August 3, 1934
At the age of forty-nine, Pyotr Yermakov, employed since 1927 as inspector of prisons for the Urals, was drawing his pension. Always anxious to boost his role not just in the Romanovs’ murders but in the Revolution itself, he continually toured schools and Young Pioneer camps around Sverdlovsk, as Yekaterinburg was now renamed, lecturing children about his “heroic” deed.
General Yevgeny Miller, chairman of ROVS, was asked to approve the execution of Yermakov. Once the execution was approved, Intelligence Service agents began planning the act.
Yermakov was located in Sverdlovsk. The operation involved professional lookouts, in a nearby apartment rented much earlier, and a minute study of Yermakov’s daily routine. The Intelligence Service’s agents, led by Rodion, planted another of his bombs under the driver’s seat of Yermakov’s red Ford Model A, filled with just enough explosive to kill all the passengers while avoiding harming others.
On August 3, 1934, Yermakov called home to tell his wife to expect guests for Sunday luncheon. He had met up with two comrades, Nikolai Pospelov and Aleksandr Bozhenov, both of whom had been present at the Romanovs’ burial, and invited them home for a meal. As they got into their car, “Rex,” chief of the Intelligence Service division responsible for assassinations, and Rodion were sitting in another car, watching them, after many tense hours of surveillance, during which the local militsiya almost caught the Whites.

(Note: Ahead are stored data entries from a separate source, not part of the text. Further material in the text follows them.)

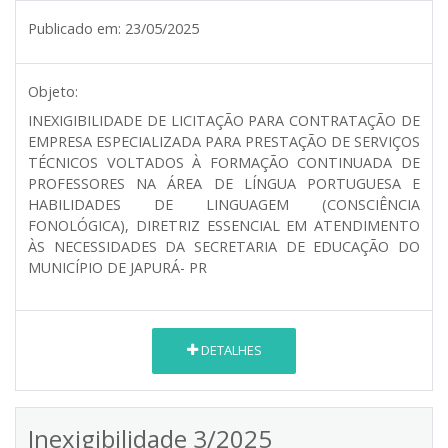
Publicado em:
23/05/2025
Objeto:
INEXIGIBILIDADE DE LICITAÇÃO PARA CONTRATAÇÃO DE
EMPRESA ESPECIALIZADA PARA PRESTAÇÃO DE SERVIÇOS
TÉCNICOS VOLTADOS À FORMAÇÃO CONTINUADA DE
PROFESSORES NA ÁREA DE LÍNGUA PORTUGUESA E
HABILIDADES DE LINGUAGEM (CONSCIÊNCIA
FONOLÓGICA), DIRETRIZ ESSENCIAL EM ATENDIMENTO
ÀS NECESSIDADES DA SECRETARIA DE EDUCAÇÃO DO
MUNICÍPIO DE JAPURÁ- PR
DETALHES
Inexigibilidade 3/2025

Yermakov’s wife was standing on her balcony watching as her husband steered the car up a concrete ramp in front of their apartment building. As the car reached a retaining wall on one side of the driveway and an open field on the other, the mercury in the tilt fuse under Yermakov’s seat finished flowing to the top of the tube and closed the circuit, which had been activated by a timing device. In a plume of black smoke, the car's roof disintegrated and the doors burst open. By the time the ambulance arrived 45 minutes later, Yermakov and his two companions were dead. His buttocks and part of his back had been blown away by the powerful bomb, which had set the car ablaze.